– Незачем искать злоумышленника, друг Сальвидиен. Если кто-то и виноват в смерти Петины, то это ничтожество – Стратоник. Если бы он способен был действовать, как мужчина, не только в постели, возможно, она осталась бы в живых. – Луркон отвернулся. – Прекрасная Арета… с ее аристократами, поэтами и философами. Все они ненавидят нас, своих хозяев, все – от потомков царей до уличных торговцев, но это – ненависть трусов, которая ничуть не мешает с упоением вылизывать пятки каждому имперскому чиновнику. Кто бы понял, как скучно управлять городом, где против нас ни разу не было ни одного восстания… а зачем им? Гораздо удобнее проклинать Империю и пользоваться всеми ее благами. Вот что я скажу: прихлебатели – хуже рабов. Много хуже. Рабы хотя бы знают свое место… Но таковы уж здешние жители, и природы их не изменишь. Главное – не забывать, кто мы и кто они.. – Он снова взглянул в глаза Сальвидиену. – Поэтому я и позвал тебя. Мне не нравится, как ты вел себя все эти дни. Я понимаю – тебе противно, тошно, ты хочешь избежать неприятных впечатлений. Но для нас подобное поведение непозволительно. Я прекрасно знаю – мои юристы вполне способны завершить формальности с передачей наследства без посторонней помощи.

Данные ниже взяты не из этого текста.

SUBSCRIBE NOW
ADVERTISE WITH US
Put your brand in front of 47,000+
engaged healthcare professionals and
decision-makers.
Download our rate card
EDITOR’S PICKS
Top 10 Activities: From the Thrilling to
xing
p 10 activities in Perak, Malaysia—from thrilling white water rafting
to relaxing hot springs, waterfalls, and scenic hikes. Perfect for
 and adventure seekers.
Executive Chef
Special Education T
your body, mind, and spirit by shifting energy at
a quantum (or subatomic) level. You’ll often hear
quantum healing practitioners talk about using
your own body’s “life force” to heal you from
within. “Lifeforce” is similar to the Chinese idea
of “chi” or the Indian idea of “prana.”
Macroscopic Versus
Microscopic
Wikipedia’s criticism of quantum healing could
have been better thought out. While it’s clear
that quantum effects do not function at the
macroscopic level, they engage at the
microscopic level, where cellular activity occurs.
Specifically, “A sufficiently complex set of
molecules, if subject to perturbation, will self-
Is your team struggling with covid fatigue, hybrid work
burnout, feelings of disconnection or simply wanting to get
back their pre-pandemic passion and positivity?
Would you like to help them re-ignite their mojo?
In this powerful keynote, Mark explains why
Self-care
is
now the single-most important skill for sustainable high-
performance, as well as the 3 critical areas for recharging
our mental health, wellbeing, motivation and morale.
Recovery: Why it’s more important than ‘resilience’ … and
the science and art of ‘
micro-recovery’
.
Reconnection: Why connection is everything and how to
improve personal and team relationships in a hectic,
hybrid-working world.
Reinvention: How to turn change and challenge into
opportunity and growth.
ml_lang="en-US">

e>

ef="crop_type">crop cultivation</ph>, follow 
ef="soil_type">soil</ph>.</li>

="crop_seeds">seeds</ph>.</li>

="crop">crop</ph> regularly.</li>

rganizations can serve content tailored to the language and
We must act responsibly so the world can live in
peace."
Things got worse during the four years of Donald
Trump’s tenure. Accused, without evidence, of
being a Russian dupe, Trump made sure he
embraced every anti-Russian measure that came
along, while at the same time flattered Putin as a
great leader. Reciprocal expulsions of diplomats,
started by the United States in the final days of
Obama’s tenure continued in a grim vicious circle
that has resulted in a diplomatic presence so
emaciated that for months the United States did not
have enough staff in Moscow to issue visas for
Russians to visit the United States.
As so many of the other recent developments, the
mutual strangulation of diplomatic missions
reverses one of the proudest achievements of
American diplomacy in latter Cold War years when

Но ты должен показать этой аретийской сволочи: мы – не такие, как они, мы не хлопаемся в обморок от малейших потрясений. И ты посетишь дом Петины.
Сальвидиен молча склонил голову. Ему нечего было возразить наместнику. Адвокату было стыдно своей слабости, а цинизм Луркона подавлял его. И в то же время Сальвидиен не мог не признать, что наместник прав, и чувствовал к нему искреннее уважение. Жадный, хитрый, презирающий своих подданных Луркон – один из тех людей, благодаря которым Империя остается тем, что она есть.
Теперешнего привратника Сальвидиен видел впервые, но тот, несомненно знал адвоката в лицо, и распахнул дверь без промедления. По двору слонялся старый Фрасилл в шапке вольноотпущенника, и завидев Сальвидиена, с прытью, почти несовместимой с его возрастом, тут же подскочил, предлагая свои услуги. Сальвидиен с некоторым умилением подумал, что Петина хотя бы в этом не ошиблась – Луркон, отпустив по завещанию ее рабов, не лишил их жилья и опеки. Посему он не стал требовать другого провожатого, пусть болтовня старика и раздражала его. Приказав Руфу ждать во дворе, он прошел в дом.
Вилла, обретя нового хозяина, вид имела все еще нежилой. Значительная часть картин, ваз, настенных украшений были убраны, ковры сняты, мебель вынесена или передвинута. Что ж, хозяйкой теперь здесь будет эта девочка, жена Луркона, а ее вкусы вряд ли соответствуют вкусам Петины… если вообще наличествуют.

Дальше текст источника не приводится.